There is nothing quite like a note telling you it’s time for the school photo to send mothers into a tizzy. Planning for this event started several days ago with negotiations to get Olivia to agree to wear a brown and white dress. There are two reasons she doesn’t want to wear it. One is that the first love of her life, a blond called Quentin, likes “cool” girls and two, Bea is wearing the same one and she hates being the same as Bea.
Last night they all had their hair washed and conditioned. They had an early night to ensure there were no unsightly bags. I had an early night too, just in case I am caught on camera.
This morning the first thing Olivia did was of course march into our room and tell me she was not going to wear that dress. Then Leo came into our bed and Rupert ruffled his hair.
“You’ve made me not lovely any more,” he wailed and burst into tears. Then he insisted on having a bath and starting the hair-care regime all over again.
Bea was a dream.
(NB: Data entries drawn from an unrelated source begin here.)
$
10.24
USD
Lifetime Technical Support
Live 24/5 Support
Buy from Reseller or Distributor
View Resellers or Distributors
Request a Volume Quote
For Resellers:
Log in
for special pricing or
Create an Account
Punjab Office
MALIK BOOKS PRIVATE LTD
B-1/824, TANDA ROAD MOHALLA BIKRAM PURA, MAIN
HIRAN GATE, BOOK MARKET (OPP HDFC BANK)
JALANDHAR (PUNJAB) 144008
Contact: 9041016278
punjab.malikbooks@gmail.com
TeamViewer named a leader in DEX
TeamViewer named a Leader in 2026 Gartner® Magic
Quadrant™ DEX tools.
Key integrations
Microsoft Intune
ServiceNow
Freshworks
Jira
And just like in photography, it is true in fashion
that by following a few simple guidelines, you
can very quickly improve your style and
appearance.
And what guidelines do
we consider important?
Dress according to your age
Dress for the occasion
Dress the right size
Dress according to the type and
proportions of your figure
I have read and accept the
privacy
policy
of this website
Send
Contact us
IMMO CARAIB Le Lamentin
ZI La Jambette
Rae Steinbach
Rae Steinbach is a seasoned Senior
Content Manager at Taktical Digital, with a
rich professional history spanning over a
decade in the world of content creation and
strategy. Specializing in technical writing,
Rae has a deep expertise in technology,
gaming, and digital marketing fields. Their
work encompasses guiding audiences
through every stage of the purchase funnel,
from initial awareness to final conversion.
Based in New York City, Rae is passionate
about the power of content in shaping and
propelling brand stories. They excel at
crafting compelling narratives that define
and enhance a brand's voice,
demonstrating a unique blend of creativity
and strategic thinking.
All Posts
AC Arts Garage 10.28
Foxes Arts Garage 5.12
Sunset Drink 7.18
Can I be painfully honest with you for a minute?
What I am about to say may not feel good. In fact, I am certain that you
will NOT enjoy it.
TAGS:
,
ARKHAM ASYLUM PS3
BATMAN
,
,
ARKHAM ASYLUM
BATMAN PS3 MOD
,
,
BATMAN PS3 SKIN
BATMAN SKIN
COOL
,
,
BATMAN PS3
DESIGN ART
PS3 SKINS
Up and singing and ready to have her hair curled by 8am. “I’m not wearing that dress,” said Olivia for the 100th time. “I’ll take you off my screen-saver and put Bea on it instead,” I said. Rather underhand I know, but it did the trick. “You’re so evil,” she said marching off to find the dress.
I realise now having done the school run that I have gone for totally the wrong look. Most of Leo’s class-mates have gel-induced mohicans. Not his best friend Louis I am pleased to report, he has a rather sophisticated Great Gatsby look.
But I suppose the most important thing is the smile, which we have been practising. Olivia has adopted a rather cool “photograph face” as my stepson Hugo calls it. Whenever you got to take a photo of him he says; “Wait, I don’t have my photograph face on yet” and then breaks into a huge smile. Bea just looks enormously sweet and Leo looks like the Antonio Banderas cat from Shrek when he wants something, all big eyes and a pleading expression.
I will share the results with you when we get them but I can now understand why Linda Evangelista refuses to get our of bed for less than $10,000 a day.